Mavis looked old and sad and tired, with love and resignation rolled into the mix, to prove how messy human emotions could be.

Belle decided then and there that she was not going to add to her newly minted grandmother’s distress and would simply follow her lead.

“Belle is our doctor,” Adam said.

If he had an opinion on Shanda’s sudden appearance, or on Shanda herself, Belle couldn’t tell. He was a hard man to read.

“Come sit with me while I unpack and tell me all about yourself,” Shanda said, dragging Belle into the bedroom, where it was somewhat more private. “What made you decide to become a doctor?”

When Belle picked their conversation apart later, she realized that she’d learned exactly nothing about why her mother had abandoned her husband and daughter.

Shanda had been more interested in learning about Burning Scrub’s theme park business than she was in Belle.

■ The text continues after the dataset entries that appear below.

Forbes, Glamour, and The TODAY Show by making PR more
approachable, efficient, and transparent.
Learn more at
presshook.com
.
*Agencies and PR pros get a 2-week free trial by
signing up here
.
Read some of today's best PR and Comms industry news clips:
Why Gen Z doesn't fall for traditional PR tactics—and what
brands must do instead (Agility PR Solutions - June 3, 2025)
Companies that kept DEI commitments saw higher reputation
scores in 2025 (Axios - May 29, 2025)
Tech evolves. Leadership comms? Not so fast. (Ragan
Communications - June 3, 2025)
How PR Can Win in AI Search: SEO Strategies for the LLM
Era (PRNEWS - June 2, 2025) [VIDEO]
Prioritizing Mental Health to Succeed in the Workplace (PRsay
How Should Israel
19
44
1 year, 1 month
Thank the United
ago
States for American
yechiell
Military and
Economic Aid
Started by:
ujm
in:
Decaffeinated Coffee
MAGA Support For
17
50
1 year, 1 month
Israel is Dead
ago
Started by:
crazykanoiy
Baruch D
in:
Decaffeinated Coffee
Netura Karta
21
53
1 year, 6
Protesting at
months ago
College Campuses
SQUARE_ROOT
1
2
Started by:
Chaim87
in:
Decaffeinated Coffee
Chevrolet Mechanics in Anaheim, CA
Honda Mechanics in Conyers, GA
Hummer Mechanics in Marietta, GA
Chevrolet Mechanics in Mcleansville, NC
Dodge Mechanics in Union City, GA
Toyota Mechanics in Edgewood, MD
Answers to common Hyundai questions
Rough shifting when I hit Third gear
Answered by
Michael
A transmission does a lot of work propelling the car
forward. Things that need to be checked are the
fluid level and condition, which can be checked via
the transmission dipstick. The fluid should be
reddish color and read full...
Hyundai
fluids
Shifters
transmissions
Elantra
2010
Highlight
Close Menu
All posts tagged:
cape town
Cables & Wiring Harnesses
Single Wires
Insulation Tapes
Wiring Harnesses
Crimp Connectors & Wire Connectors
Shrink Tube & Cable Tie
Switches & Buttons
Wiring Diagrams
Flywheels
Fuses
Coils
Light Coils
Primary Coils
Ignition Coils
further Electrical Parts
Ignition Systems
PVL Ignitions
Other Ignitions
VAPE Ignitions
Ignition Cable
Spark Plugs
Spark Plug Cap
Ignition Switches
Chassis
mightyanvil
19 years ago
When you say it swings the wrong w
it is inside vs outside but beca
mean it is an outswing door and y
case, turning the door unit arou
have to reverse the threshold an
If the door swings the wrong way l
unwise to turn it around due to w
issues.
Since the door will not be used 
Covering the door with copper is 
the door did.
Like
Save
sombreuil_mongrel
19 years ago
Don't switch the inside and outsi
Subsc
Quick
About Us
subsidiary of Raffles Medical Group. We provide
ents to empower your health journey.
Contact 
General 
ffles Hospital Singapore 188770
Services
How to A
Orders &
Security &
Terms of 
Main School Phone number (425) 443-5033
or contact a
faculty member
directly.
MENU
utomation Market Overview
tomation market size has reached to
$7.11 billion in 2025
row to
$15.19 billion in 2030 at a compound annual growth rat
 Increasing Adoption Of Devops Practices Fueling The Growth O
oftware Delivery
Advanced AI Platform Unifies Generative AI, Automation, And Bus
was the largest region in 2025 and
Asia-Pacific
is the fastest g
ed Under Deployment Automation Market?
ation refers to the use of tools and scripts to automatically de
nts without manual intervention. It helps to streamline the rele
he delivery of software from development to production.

Whenever the subject drifted in that direction, Mavis or Adam intervened.

At the end of an hour Belle had her mother summed up.

She was smart, which came as no surprise, since she was Mavis’s daughter.

She was looking for money and trying to figure out how much she could get, hence all the questions about Burning Scrub’s business endeavors.

And she didn’t like having a daughter Belle’s age, because it made her own age more apparent.

She referred several times to the fact that they looked more like sisters than mother and daughter. Belle didn’t disagree.

But Belle’s head ached from listening to her talk about a beach in Florida where college boys on spring break bought her drinks. Things like that never happened to Belle. She’d been the college girl who boys copied class notes from before they went off to party with girls who were more fun.

She came to the conclusion that Mavis and Benny really had done the best for her they could, mostly because they didn’t have a whole lot to work with, and it was hard to hang on to any resentment toward them.

Except.

Except they’d managed to keep her so protected from the world that they might as well have brought her to Burning Scrub at fourteen. Her foster homes. Her scholarships. Her summer camps … she’d been groomed for this role, even if they’d meant well.

And she didn’t like it.

She was not going to let this new knowledge define her, however. She knew who she was. She was the same person this afternoon that she’d been this morning.

Boring. Average.

A little angrier, perhaps.

By the time she entered her home, it was closing in on ten o’clock. She leaned against the inside of the door and let the peace and quiet soak in. Then, she stripped down to her pink yoga pants and black tank top and hung up her costume.

A small noise told her that Beau was in the sitting room they used as a library, and she went to find him.